Exercise requirements:
When a line in the entries below contains the word "segment", copy that line.

╭─ Available data

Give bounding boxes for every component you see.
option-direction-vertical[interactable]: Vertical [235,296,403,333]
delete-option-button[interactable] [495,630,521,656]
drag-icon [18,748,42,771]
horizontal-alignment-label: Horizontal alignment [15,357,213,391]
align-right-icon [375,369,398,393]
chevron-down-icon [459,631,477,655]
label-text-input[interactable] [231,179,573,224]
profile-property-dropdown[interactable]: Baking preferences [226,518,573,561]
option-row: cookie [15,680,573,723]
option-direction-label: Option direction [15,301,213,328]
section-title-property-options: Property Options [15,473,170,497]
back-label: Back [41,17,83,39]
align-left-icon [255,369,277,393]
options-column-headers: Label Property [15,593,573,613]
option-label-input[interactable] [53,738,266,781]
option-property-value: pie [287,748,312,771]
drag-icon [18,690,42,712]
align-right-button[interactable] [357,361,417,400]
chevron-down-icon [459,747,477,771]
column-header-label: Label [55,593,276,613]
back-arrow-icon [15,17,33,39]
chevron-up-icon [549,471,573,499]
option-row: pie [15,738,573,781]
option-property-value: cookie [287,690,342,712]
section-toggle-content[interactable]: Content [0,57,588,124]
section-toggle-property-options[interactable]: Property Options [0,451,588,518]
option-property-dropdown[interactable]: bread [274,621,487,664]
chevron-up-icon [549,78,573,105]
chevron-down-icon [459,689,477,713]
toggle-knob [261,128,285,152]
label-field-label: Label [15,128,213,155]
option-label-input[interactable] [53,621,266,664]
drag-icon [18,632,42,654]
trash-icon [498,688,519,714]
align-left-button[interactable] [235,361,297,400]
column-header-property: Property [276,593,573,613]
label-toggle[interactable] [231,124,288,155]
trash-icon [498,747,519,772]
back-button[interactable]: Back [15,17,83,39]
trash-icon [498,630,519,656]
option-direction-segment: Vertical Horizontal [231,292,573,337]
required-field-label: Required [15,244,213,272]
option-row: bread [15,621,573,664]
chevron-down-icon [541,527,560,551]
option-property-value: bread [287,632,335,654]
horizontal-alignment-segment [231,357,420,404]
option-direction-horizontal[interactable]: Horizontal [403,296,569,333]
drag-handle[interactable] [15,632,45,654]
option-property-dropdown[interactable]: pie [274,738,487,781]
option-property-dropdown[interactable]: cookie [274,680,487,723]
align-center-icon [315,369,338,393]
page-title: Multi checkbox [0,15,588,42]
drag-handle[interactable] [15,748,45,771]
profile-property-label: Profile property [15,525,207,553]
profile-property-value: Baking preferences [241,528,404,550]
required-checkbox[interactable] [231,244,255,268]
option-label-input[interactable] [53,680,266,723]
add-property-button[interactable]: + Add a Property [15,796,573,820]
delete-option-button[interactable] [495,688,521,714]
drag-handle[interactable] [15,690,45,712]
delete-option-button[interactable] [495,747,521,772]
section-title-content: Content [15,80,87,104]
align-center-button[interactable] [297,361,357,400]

╰─

Solution:
option-direction-segment: Vertical Horizontal [231,292,573,337]
horizontal-alignment-segment [231,357,420,404]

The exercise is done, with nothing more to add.